▶ **REQUIREMENT**: Which lines in the data below contain the word "polityka"? Return each of them.

▶ **EXERCISE INPUTS**:
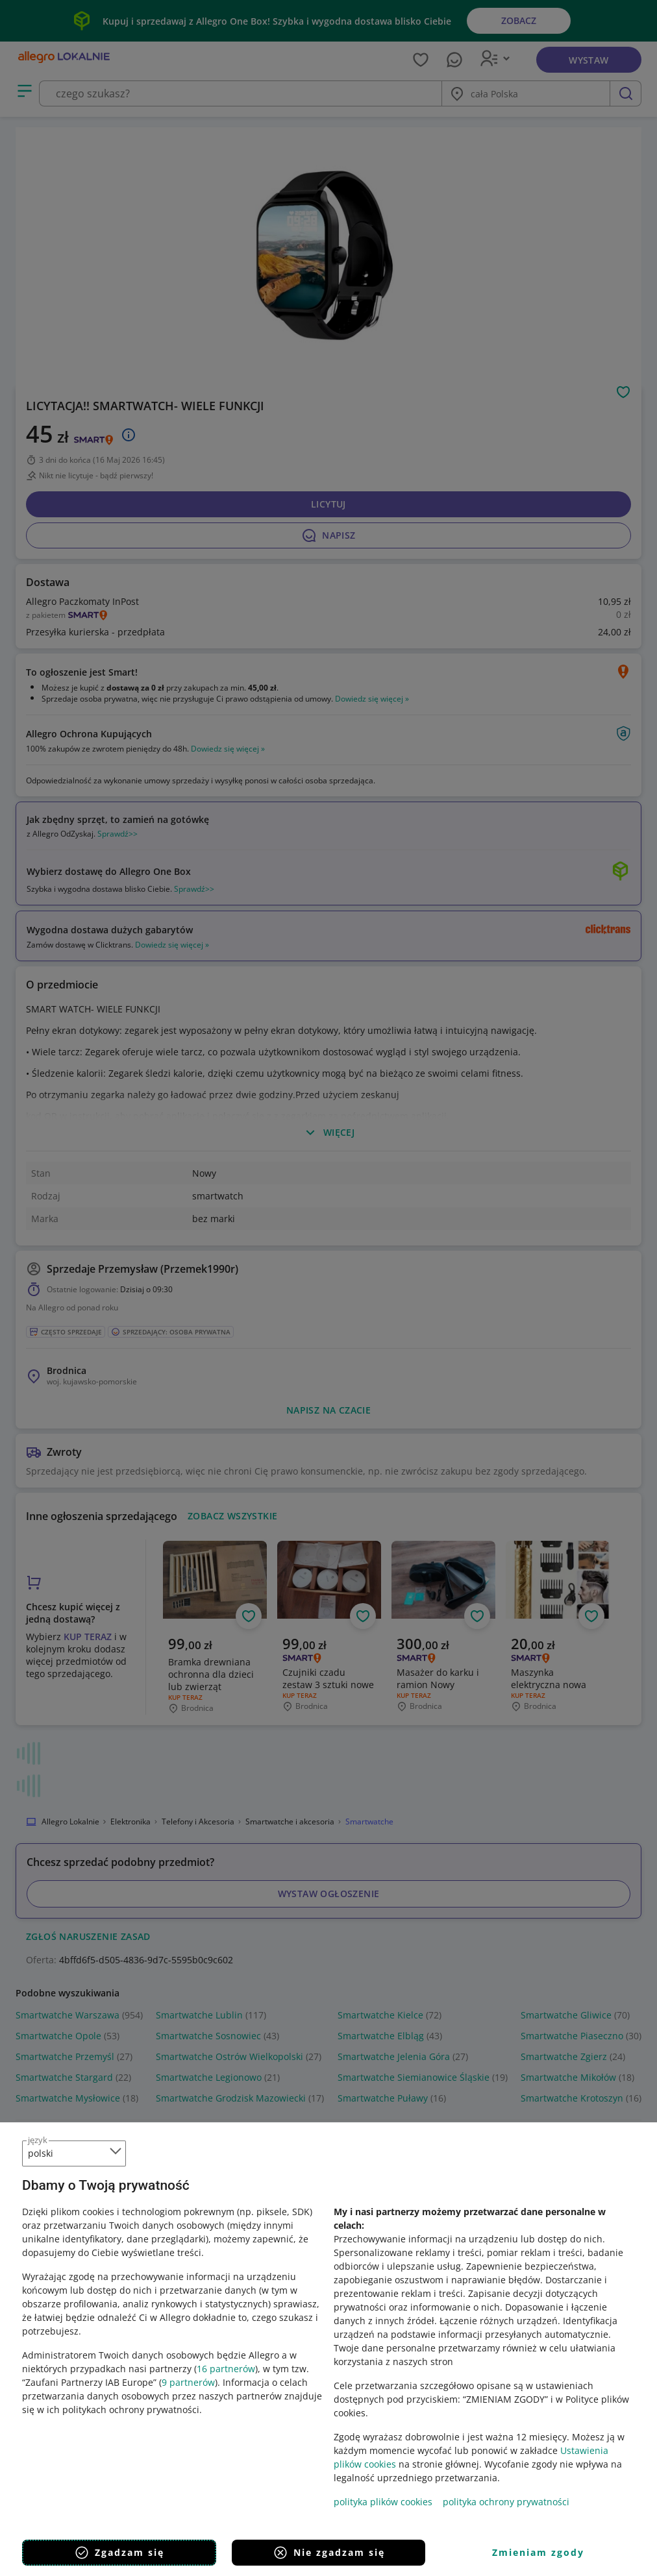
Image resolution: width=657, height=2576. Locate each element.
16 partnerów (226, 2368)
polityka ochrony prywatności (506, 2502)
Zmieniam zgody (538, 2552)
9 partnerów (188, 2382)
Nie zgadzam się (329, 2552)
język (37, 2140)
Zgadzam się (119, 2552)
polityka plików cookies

▶ **ANSWER TO THIS PROBLEM**:
polityka ochrony prywatności (506, 2502)
polityka plików cookies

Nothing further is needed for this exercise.